1º Encontro da Mulher da CSB | Federação participa dos debates e reforça luta contra violência no trabalho e feminicídio

A Fesspmesp, representada por Clícia Mara Silva Damaceno, responsável da nossa Pasta da Mulher, e pelo presidente Aires Ribeiro, esteve na última quinta, dia 26 de março, no “1º Encontro Nacional da Mulher Trabalhadora”. O evento foi organizado pela Central dos Sindicatos Brasileiros (CSB), na capital paulista e reuniu dirigentes sindicais de todo o País.

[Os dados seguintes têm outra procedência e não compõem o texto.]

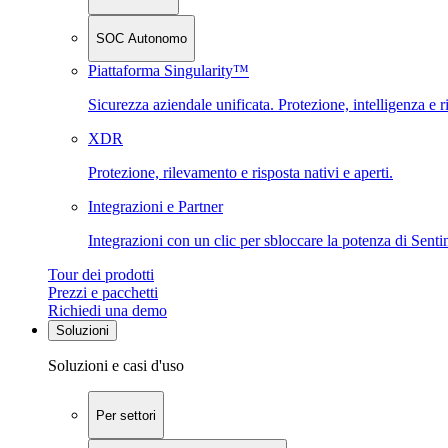
SOC Autonomo
Piattaforma Singularity™
Sicurezza aziendale unificata. Protezione, intelligenza e r
XDR
Protezione, rilevamento e risposta nativi e aperti.
Integrazioni e Partner
Integrazioni con un clic per sbloccare la potenza di Sent
Tour dei prodotti
Prezzi e pacchetti
Richiedi una demo
Soluzioni
Soluzioni e casi d'uso
Per settori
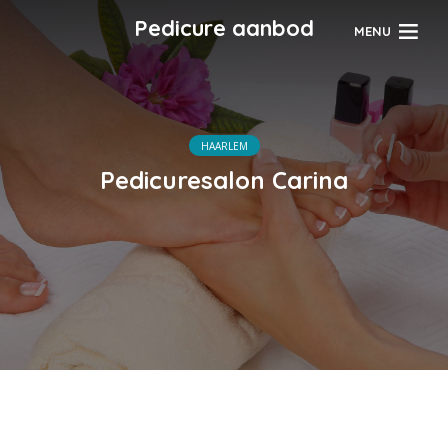
Pedicure aanbod
MENU
HAARLEM
Pedicuresalon Carina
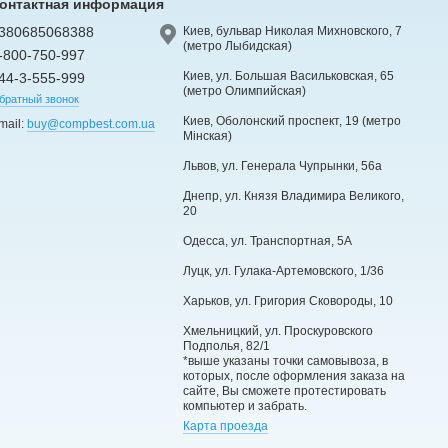
онтактная информация
380685068388
Киев, бульвар Николая Михновского, 7
(метро Лыбидская)
-800-750-997
Киев, ул. Большая Васильковская, 65
44-3-555-999
(метро Олимпийская)
братный звонок
Киев, Оболонский проспект, 19 (метро
mail:
buy@compbest.com.ua
Мінская)
Львов, ул. Генерала Чупрынки, 56а
Днепр, ул. Князя Владимира Великого,
20
Одесса, ул. Транспортная, 5А
Луцк, ул. Гулака-Артемовского, 1/36
Харьков, ул. Григория Сковороды, 10
Хмельницкий, ул. Проскуровского
Подполья, 82/1
*выше указаны точки самовывоза, в
которых, после оформления заказа на
сайте, Вы сможете протестировать
компьютер и забрать.
Карта проезда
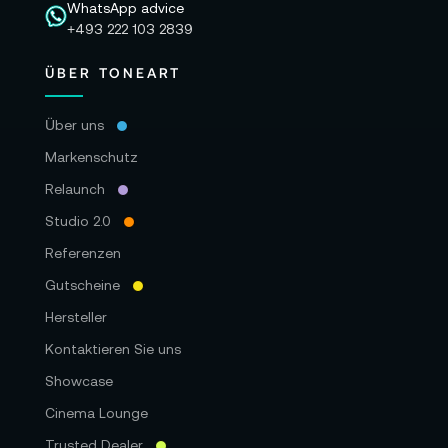
WhatsApp advice
+493 222 103 2839
ÜBER TONEART
Über uns
Markenschutz
Relaunch
Studio 2.0
Referenzen
Gutscheine
Hersteller
Kontaktieren Sie uns
Showcase
Cinema Lounge
Trusted Dealer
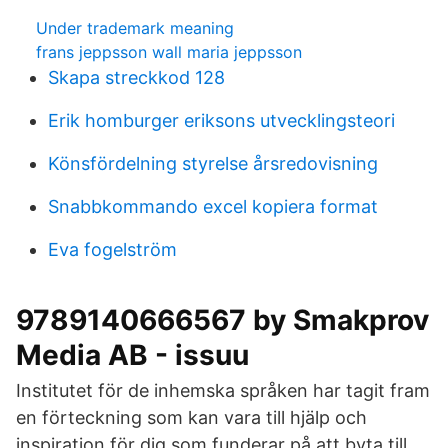
Under trademark meaning
frans jeppsson wall maria jeppsson
Skapa streckkod 128
Erik homburger eriksons utvecklingsteori
Könsfördelning styrelse årsredovisning
Snabbkommando excel kopiera format
Eva fogelström
9789140666567 by Smakprov
Media AB - issuu
Institutet för de inhemska språken har tagit fram
en förteckning som kan vara till hjälp och
inspiration för dig som funderar på att byta till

O objetivo foi debater pautas fundamentais, com destaque para o combate à violência no ambiente laboral e ao feminicídio, temas que atravessam a realidade de milhares de trabalhadoras brasileiras.

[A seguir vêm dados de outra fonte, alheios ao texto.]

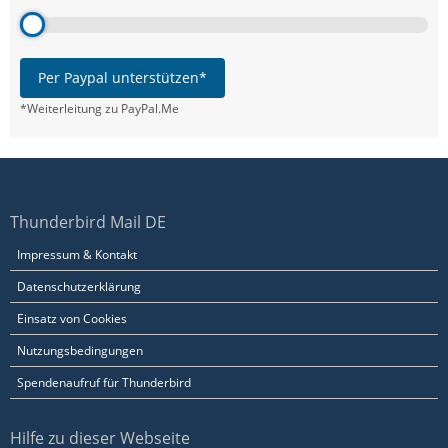
Per Paypal unterstützen*
*Weiterleitung zu PayPal.Me
Thunderbird Mail DE
Impressum & Kontakt
Datenschutzerklärung
Einsatz von Cookies
Nutzungsbedingungen
Spendenaufruf für Thunderbird
Hilfe zu dieser Webseite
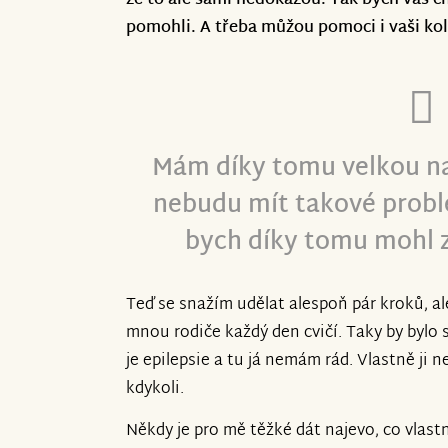
že to ale sami nedokážou.
Tak bych vás ch
pomohli. A třeba můžou pomoci i vaši ko
Mám díky tomu velkou na
nebudu mít takové probl
bych díky tomu mohl z
Teď se snažím udělat alespoň pár kroků, al
mnou rodiče každý den cvičí. Taky by bylo s
je epilepsie a tu já nemám rád. Vlastně ji 
kdykoli.
Někdy je pro mě těžké dát najevo, co vlas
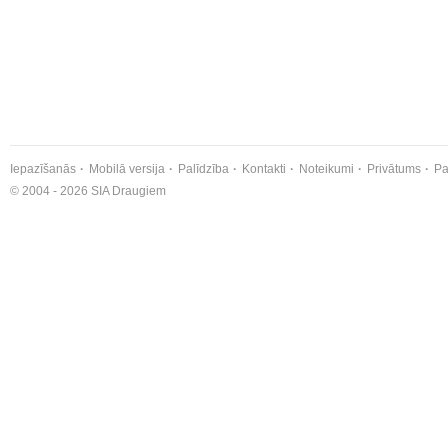
Iepazīšanās
Mobilā versija
Palīdzība
Kontakti
Noteikumi
Privātums
Pa
© 2004 - 2026 SIA Draugiem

COMPROMISSO COM A PAUTA FEMININA

O encontro, coordenado pela secretária nacional da Mulher Trabalhadora da CSB, Antonieta de Faria, foi pensado como um espaço de reflexão e organização do movimento sindical como um todo. “A luta das mulheres não pode ser tratada como um tema à parte, mas como parte essencial do projeto de sociedade defendido pelo sindicalismo”, destacou Antonieta durante a abertura. A proposta é justamente ampliar o olhar sobre as transformações no mundo do trabalho e dar centralidade à experiência das mulheres dirigentes.

Foto: Divulgação CSB

VIOLÊNCIA E FEMINICÍDIO NO CENTRO DOS DEBATES

Entre os assuntos que mobilizaram as participantes, a violência contra a mulher – tanto nos espaços de trabalho quanto na vida pessoal – ocupou lugar de destaque. A ex-ministra das Mulheres, Cida Gonçalves, foi enfática ao criticar discursos que tentam normalizar o ódio e a misoginia. “Misoginia não é liberdade de expressão. Liberdade de expressão é arte, é poesia, é pensamento. Não pode ser usada para justificar o ódio ou a violência”, afirmou. 

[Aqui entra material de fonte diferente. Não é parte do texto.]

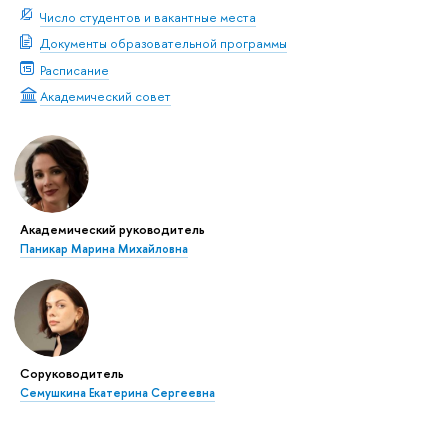
Число студентов и вакантные места
Документы образовательной программы
Расписание
Академический совет
Академический руководитель
Паникар Марина Михайловна
Соруководитель
Семушкина Екатерина Сергеевна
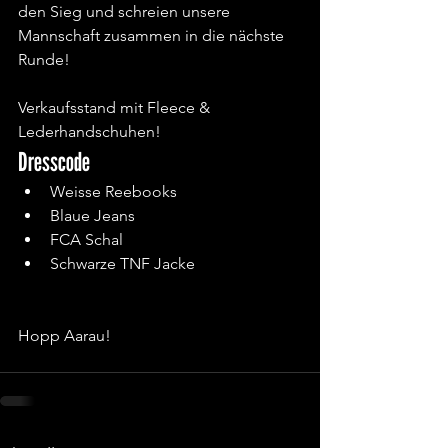
den Sieg und schreien unsere 
Mannschaft zusammen in die nächste 
Runde!
Verkaufsstand mit Fleece & 
Lederhandschuhen!
Dresscode
Weisse Reebooks
Blaue Jeans
FCA Schal
Schwarze TNF Jacke
Hopp Aarau!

Clícia destaca a importância de levar os debates para os Sindicatos e para os Servidores municipais de todo o Estado de São Paulo:

“Ver tantas mulheres comprometidas com a transformação social e com a defesa da vida nos fortalece. O combate à violência no trabalho e ao feminicídio exige organização coletiva, e a Federação está junto com a CSB nessa caminhada. Saímos daqui com a certeza de que, unidas, somos mais fortes para construir um movimento sindical mais justo, humano e igualitário”.